--- Exercise material Enclosed Below ---
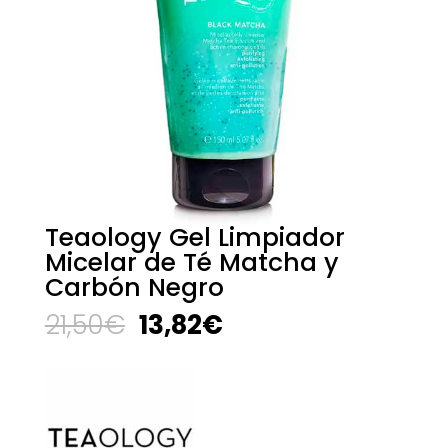
Teaology Gel Limpiador
Micelar de Té Matcha y
Carbón Negro
El
El
21,50
€
13,82
€
precio
precio
original
actual
era:
es:
21,50€.
13,82€.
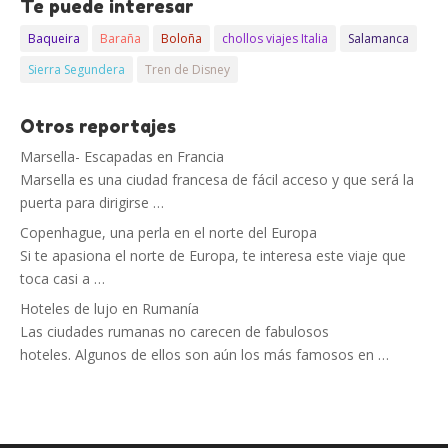
Te puede interesar
Baqueira
Baraña
Boloña
chollos viajes Italia
Salamanca
Sierra Segundera
Tren de Disney
Otros reportajes
Marsella- Escapadas en Francia
Marsella es una ciudad francesa de fácil acceso y que será la
puerta para dirigirse …
Copenhague, una perla en el norte del Europa
Si te apasiona el norte de Europa, te interesa este viaje que
toca casi a …
Hoteles de lujo en Rumanía
Las ciudades rumanas no carecen de fabulosos
hoteles. Algunos de ellos son aún los más famosos en …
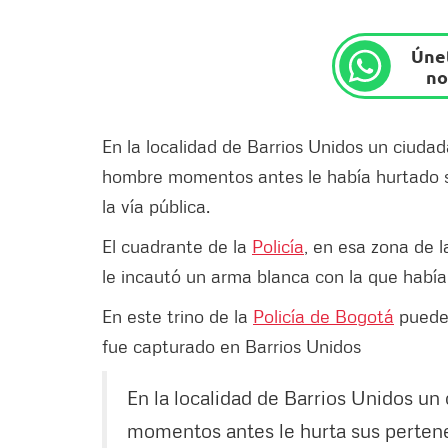
Únet
no
En la localidad de Barrios Unidos un ciudad
hombre momentos antes le había hurtado s
la vía pública.
El cuadrante de la
Policía
, en esa zona de l
le incautó un arma blanca con la que había 
En este trino de la
Policía de Bogotá
puedes
fue capturado en Barrios Unidos
En la localidad de Barrios Unidos un
momentos antes le hurta sus pertene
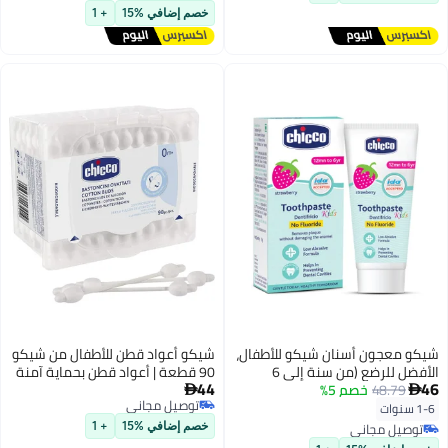
تم بيع +10 مؤخرًا
أقل سعر في 30 يوم
توصيل مجاني
خصم إضافي %15
+ 1
شيكو معجون أسنان شيكو للأطفال،
شيكو أعواد قطن للأطفال من شيكو
الأفضل للرضع (من سنة إلى 6
90 قطعة | أعواد قطن بحماية آمنة
44
46
48.79
خصم 5%
سنوات)، بنكهة الفراولة، 50 غرام |
للأذن مع ساق ورقية للأطفال


توصيل مجاني
خالٍ من الفلورايد وقليل الكشط |
1-6 سنوات
توصيل مجاني
يزيل البلاك، ويساعد على منع
توصيل مجاني
خصم إضافي %15
+ 1
التسوس | معتمد من جمعية طب
توصيل مجاني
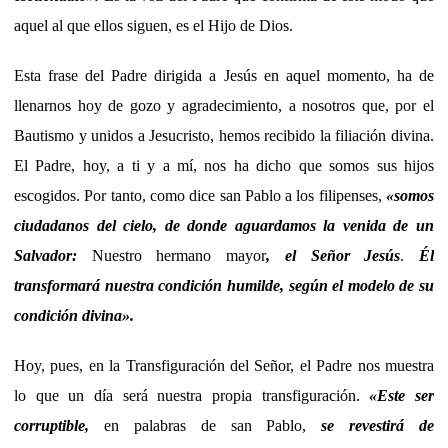
aquel al que ellos siguen, es el Hijo de Dios.
Esta frase del Padre dirigida a Jesús en aquel momento, ha de
llenarnos hoy de gozo y agradecimiento, a nosotros que, por el
Bautismo y unidos a Jesucristo, hemos recibido la filiación divina.
El Padre, hoy, a ti y a mí, nos ha dicho que somos sus hijos
escogidos. Por tanto, como dice san Pablo a los filipenses,
«somos
ciudadanos del cielo, de donde aguardamos la venida de un
Salvador:
Nuestro hermano mayor
, el Señor Jesús
.
Él
transformará nuestra condición humilde, según el modelo de su
condición divina».
Hoy, pues, en la Transfiguración del Señor, el Padre nos muestra
lo que un día será nuestra propia transfiguración.
«Este ser
corruptible,
en palabras de san Pablo,
se revestirá de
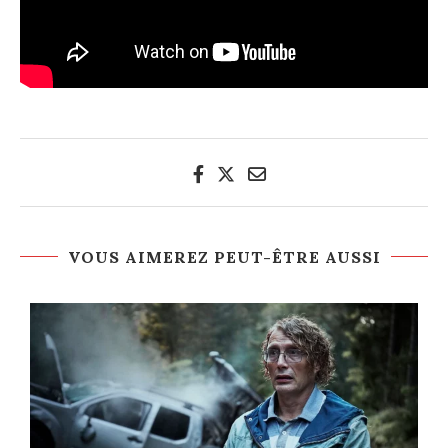
VOUS AIMEREZ PEUT-ÊTRE AUSSI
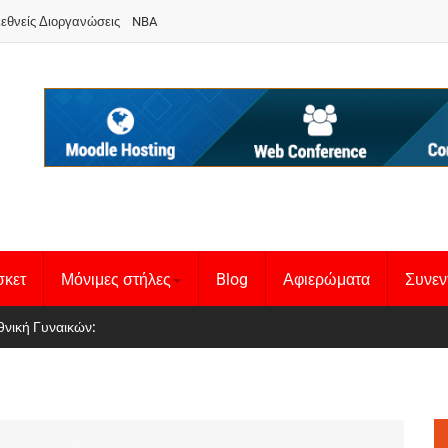
ιεθνείς Διοργανώσεις
NBA
σκετ
Μόνιμες στήλες
Blog
Αφιερώματα
Συνεν
 Basketball League 1
θνική Γυναικών
:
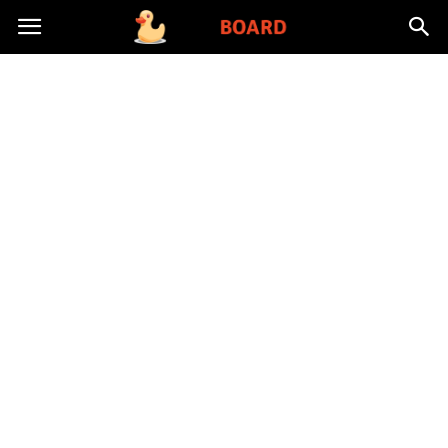
Toysboard.pl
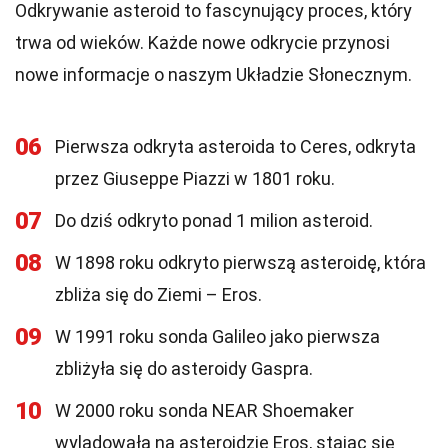
Odkrywanie asteroid to fascynujący proces, który
trwa od wieków. Każde nowe odkrycie przynosi
nowe informacje o naszym Układzie Słonecznym.
06
Pierwsza odkryta asteroida to Ceres, odkryta
przez Giuseppe Piazzi w 1801 roku.
07
Do dziś odkryto ponad 1 milion asteroid.
08
W 1898 roku odkryto pierwszą asteroidę, która
zbliża się do Ziemi – Eros.
09
W 1991 roku sonda Galileo jako pierwsza
zbliżyła się do asteroidy Gaspra.
10
W 2000 roku sonda NEAR Shoemaker
wylądowała na asteroidzie Eros, stając się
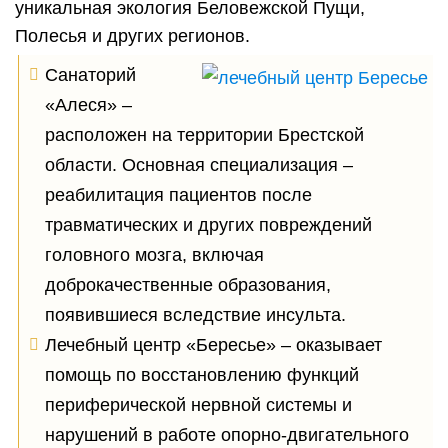
уникальная экология Беловежской Пущи,
Полесья и других регионов.
Санаторий
«Алеся» –
расположен на территории Брестской
области. Основная специализация –
реабилитация пациентов после
травматических и других повреждений
головного мозга, включая
доброкачественные образования,
появившиеся вследствие инсульта.
Лечебный центр «Бересье» – оказывает
помощь по восстановлению функций
периферической нервной системы и
нарушений в работе опорно-двигательного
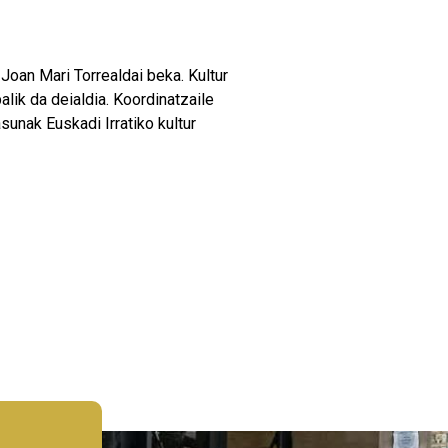
Joan Mari Torrealdai beka. Kultur
lik da deialdia. Koordinatzaile
sunak Euskadi Irratiko kultur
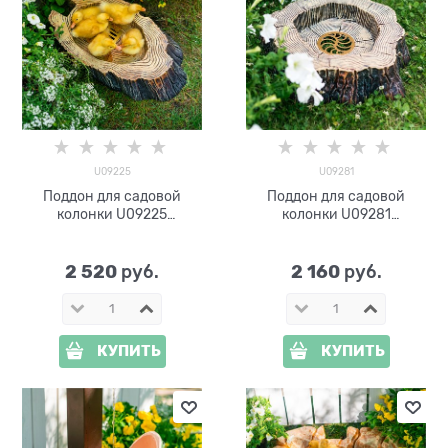
U09225
U09281
Поддон для садовой
Поддон для садовой
колонки U09225
колонки U09281
стеклопластик
стеклопластик
2 520
2 160
 руб.
 руб.
КУПИТЬ
КУПИТЬ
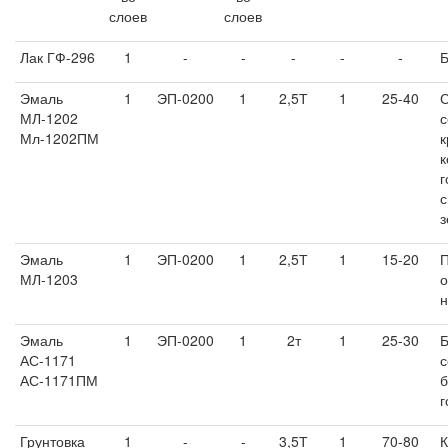
слоев
слоев
Лак ГФ-296
1
-
-
-
-
-
Б
Эмаль
1
ЭП-0200
1
2,5Т
1
25-40
С
МЛ-1202
с
Мл-1202ПМ
к
к
г
с
з
Эмаль
1
ЭП-0200
1
2,5Т
1
15-20
П
МЛ-1203
н
Эмаль
1
ЭП-0200
1
2т
1
25-30
Б
АС-1171
с
АС-1171ПМ
б
г
Грунтовка
1
-
-
3,5Т
1
70-80
К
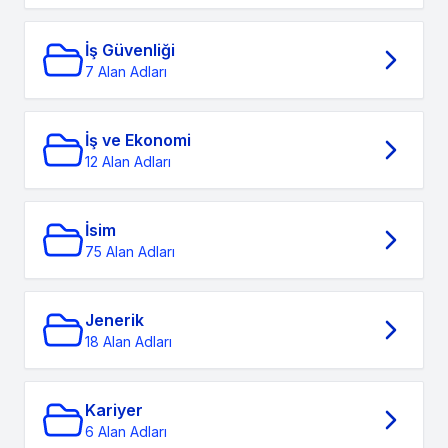
İş Güvenliği
7 Alan Adları
İş ve Ekonomi
12 Alan Adları
İsim
75 Alan Adları
Jenerik
18 Alan Adları
Kariyer
6 Alan Adları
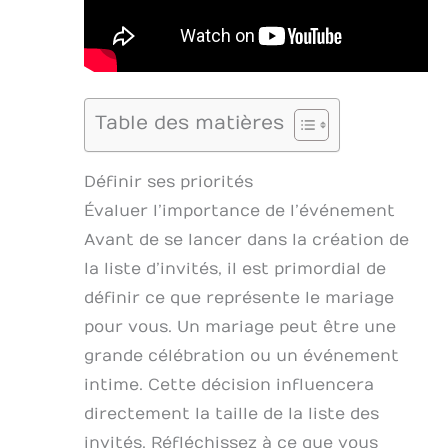
Table des matières
Définir ses priorités
Évaluer l’importance de l’événement
Avant de se lancer dans la création de
la liste d’invités, il est primordial de
définir ce que représente le mariage
pour vous. Un mariage peut être une
grande célébration ou un événement
intime. Cette décision influencera
directement la taille de la liste des
invités. Réfléchissez à ce que vous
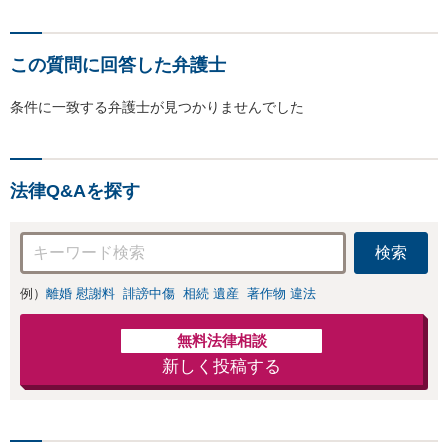
この質問に回答した弁護士
条件に一致する弁護士が見つかりませんでした
法律Q&Aを探す
検索
例）
離婚 慰謝料
誹謗中傷
相続 遺産
著作物 違法
無料法律相談
新しく投稿する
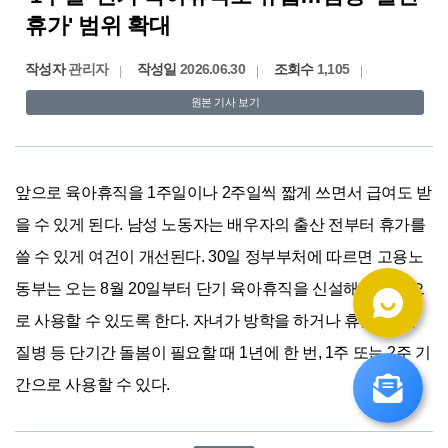
휴가' 범위 확대
작성자
관리자
작성일
2026.06.30
조회수
1,105
원본 기사 보기
앞으로 육아휴직을 1주일이나 2주일씩 짧게 쓰면서 급여도 받
을 수 있게 된다. 남성 노동자는 배우자의 출산 전부터 휴가를 
쓸 수 있게 여건이 개선된다. 30일 정부부처에 따르면 고용노
동부는 오는 8월 20일부터 단기 육아휴직을 신설해 탄력적으
로 사용할 수 있도록 한다. 자녀가 방학을 하거나 휴원·휴교, 
질병 등 단기간 돌봄이 필요할 때 1년에 한 번, 1주 또는 2주 기
간으로 사용할 수 있다.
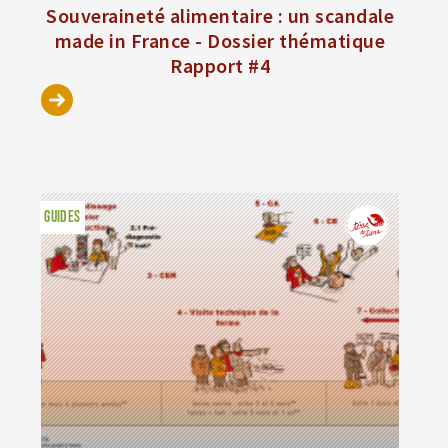
Souveraineté alimentaire : un scandale
made in France - Dossier thématique
Rapport #4
GUIDES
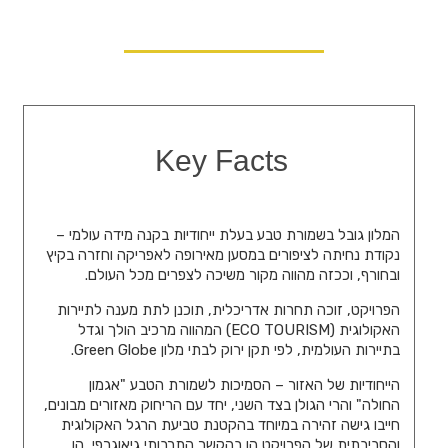
Key Facts
המלון גובל בשמורת טבע בעלת ייחודיות בקנה מידה עולמי –
נקודת נחיתה לציפורים במסען מאירופה לאפריקה וחזרה בקיץ
ובחורף, וככזה מהווה מקור משיכה לצפרים מכל העולם.
הפרויקט, זוכה תחרות אדריכלית, תוכנן לתת מענה לתיירות
האקולוגית (ECO TOURISM) המהווה מרכיב הולך וגדל
בתיירות העולמית, לפי תקן ירוק לבתי מלון Green Globe.
הייחודיות של האזור – הסמיכות לשמורת הטבע "אגמון
החולה" והרי הגולן בצד השני, יחד עם הריחוק מאזורים מבונים,
חייבו גישה זהירה במיוחד בהקטנת טביעת הרגל האקולוגית
והסביבתית של הפרויקט הן בהקשר התרבותי גיאוגרפי, הן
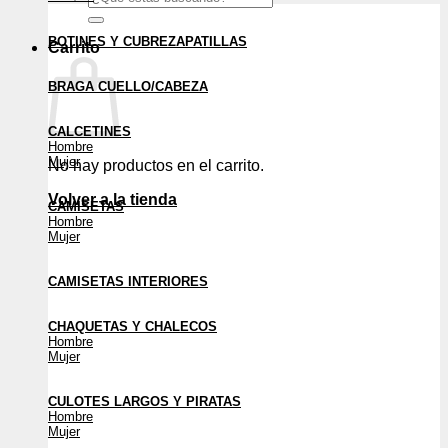
por:
BOTINES Y CUBREZAPATILLAS
Carrito
BRAGA CUELLO/CABEZA
CALCETINES
Hombre
Mujer
No hay productos en el carrito.
Volver a la tienda
CAMISETAS
Hombre
Mujer
CAMISETAS INTERIORES
CHAQUETAS Y CHALECOS
Hombre
Mujer
CULOTES LARGOS Y PIRATAS
Hombre
Mujer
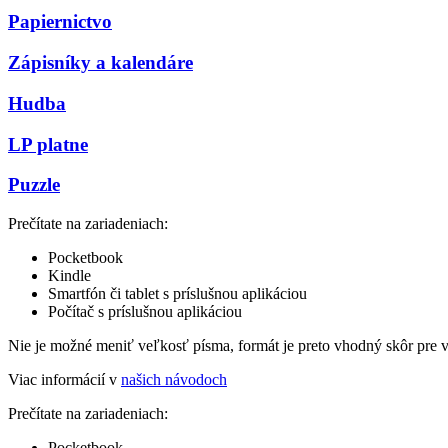
Papiernictvo
Zápisníky a kalendáre
Hudba
LP platne
Puzzle
Prečítate na zariadeniach:
Pocketbook
Kindle
Smartfón či tablet s príslušnou aplikáciou
Počítač s príslušnou aplikáciou
Nie je možné meniť veľkosť písma, formát je preto vhodný skôr pre 
Viac informácií v
našich návodoch
Prečítate na zariadeniach:
Pocketbook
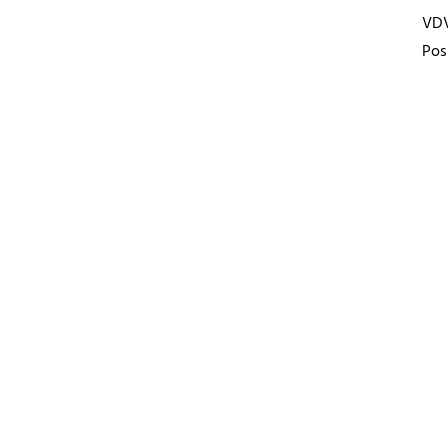
VD
Pos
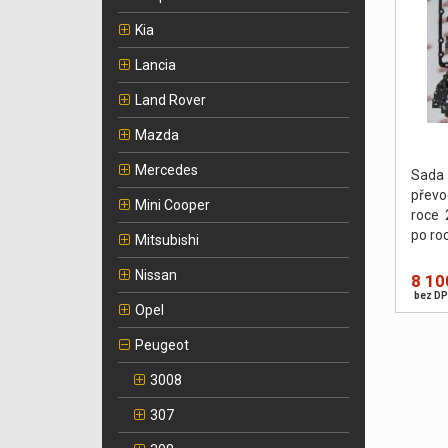
Kia
Lancia
Land Rover
Mazda
Mercedes
Sada
přev
Mini Cooper
roce 
po ro
Mitsubishi
Nissan
8 10
bez DP
Opel
Peugeot
3008
307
--- End of Enclosed Exercise material ---
Assignment: Wherever the line holding "Bautismo y unidos" falls in the entries above, copy exactly from it through the line holding "el Señor Jesús", inclusive, and add nothing.

Exercise result:
Bautismo y unidos a Jesucristo, hemos recibido la filiación divina.
El Padre, hoy, a ti y a mí, nos ha dicho que somos sus hijos
escogidos. Por tanto, como dice san Pablo a los filipenses,
«somos
ciudadanos del cielo, de donde aguardamos la venida de un
Salvador:
Nuestro hermano mayor
, el Señor Jesús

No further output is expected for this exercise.